Provide again, from the entries below, every line from the one containing "Kit de Intrusión" through the one containing "Vista rápida", exactly as written, and no other line.

(Beginning of Data under study)

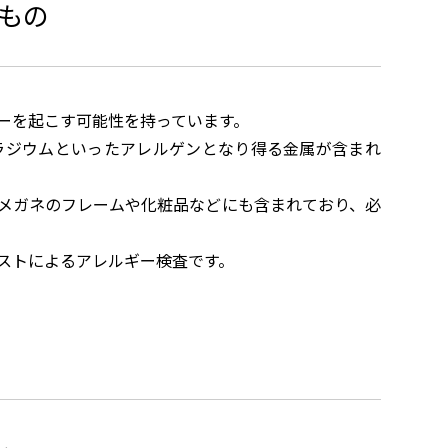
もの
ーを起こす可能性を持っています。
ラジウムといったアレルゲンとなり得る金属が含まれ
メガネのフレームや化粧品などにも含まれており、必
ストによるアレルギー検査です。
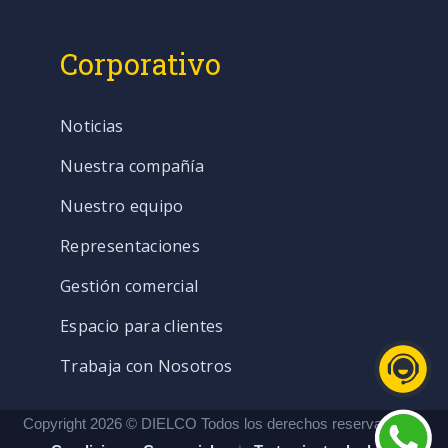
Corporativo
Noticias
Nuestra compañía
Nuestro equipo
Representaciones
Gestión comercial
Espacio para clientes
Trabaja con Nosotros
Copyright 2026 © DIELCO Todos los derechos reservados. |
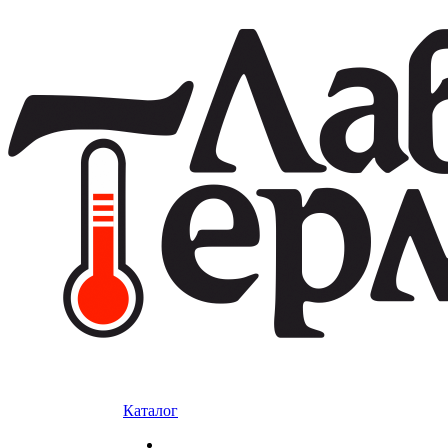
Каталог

(End of Data under study)
(Beginning of Data under study)

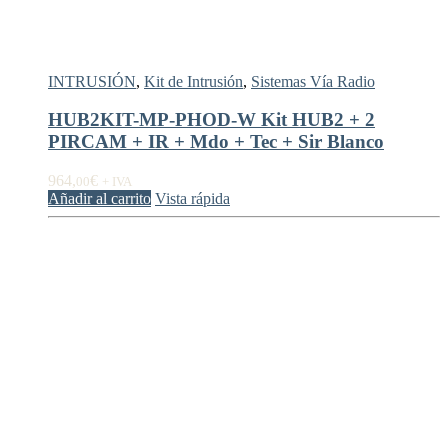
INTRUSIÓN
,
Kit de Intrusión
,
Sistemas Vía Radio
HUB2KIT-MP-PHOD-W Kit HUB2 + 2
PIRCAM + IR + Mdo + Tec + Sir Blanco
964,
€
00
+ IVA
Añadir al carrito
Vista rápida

(End of Data under study)

Answer below
Kit de Intrusión
,
Sistemas Vía Radio
HUB2KIT-MP-PHOD-W Kit HUB2 + 2
PIRCAM + IR + Mdo + Tec + Sir Blanco
964,
€
00
+ IVA
Añadir al carrito
Vista rápida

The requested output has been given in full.